In Baradères, the clinic personnel, which includes Prophete and Dr. Rene Wyson, see about 100 patients a week in the 12-bed clinic and hospital. Among the constants in the area are malaria and typhoid; immediately after the hurricane, they also included cholera, diarrhea and water-borne diseases.
Those threats have not fully abated, Wyson said: "We are still facing a lot of sickness."
Those are not the only challenges facing the sisters. A small congregational house in Port-au-Prince used for mission work in the capital was lost in the earthquake, and the sisters would like to rebuild the structure. Meanwhile, repairs to 10 mission sites affected by Hurricane Matthew continue, Desil said, with the congregation still trying to raise funds for repairs and rehabilitation.
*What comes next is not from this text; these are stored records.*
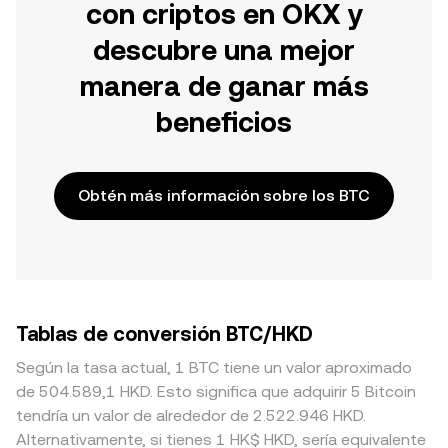
con criptos en OKX y
descubre una mejor
manera de ganar más
beneficios
Obtén más información sobre los BTC
Tablas de conversión BTC/HKD
Según la tasa actual, 1 BTC tiene un valor aproximado
de 504.589,1 HKD. Esto significa que adquirir 5 Bitcoin
tendría un valor de alrededor de 2.522.946 HKD.
Alternativamente, si tienes 1 HK$ HKD, sería equivalente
"We're not finished with Matthew yet," she said.
Also needed are repairs and expansion to the motherhouse, which was originally built to accommodate a far smaller group of sisters. And in an April email, Desil said the congregation is hobbled by a lack of vehicles for their ministry.
"We have a big problem with transportation," she said. "We need a car for the [mother] house and an ambulance for the sisters" and their mission work.
Desil rattles off the challenges with concern but also with a sense of enduring hope.
"We face the challenges because this is our country; we were born and raised in it, and we have great faith and hope in God. We enjoy our life here. It's hard, but we enjoy it." She paused, contemplating the gift of a quiet moment and a gentle breeze on a fall afternoon.
"God shows us a way to survive," she said. "We are Haitian."
At the Sept. 14 service of perpetual vows, the spirit of those words came alive when, at the end of the ceremony, families, friends and fellow sisters sang out in Haitian Creole and with firm affirmation and deep feeling a celebratory closing hymn:
"God has sent us to go on his mission. God asked us to announce his word. God has sent us to all his children. Our brothers, sisters, give us the good news."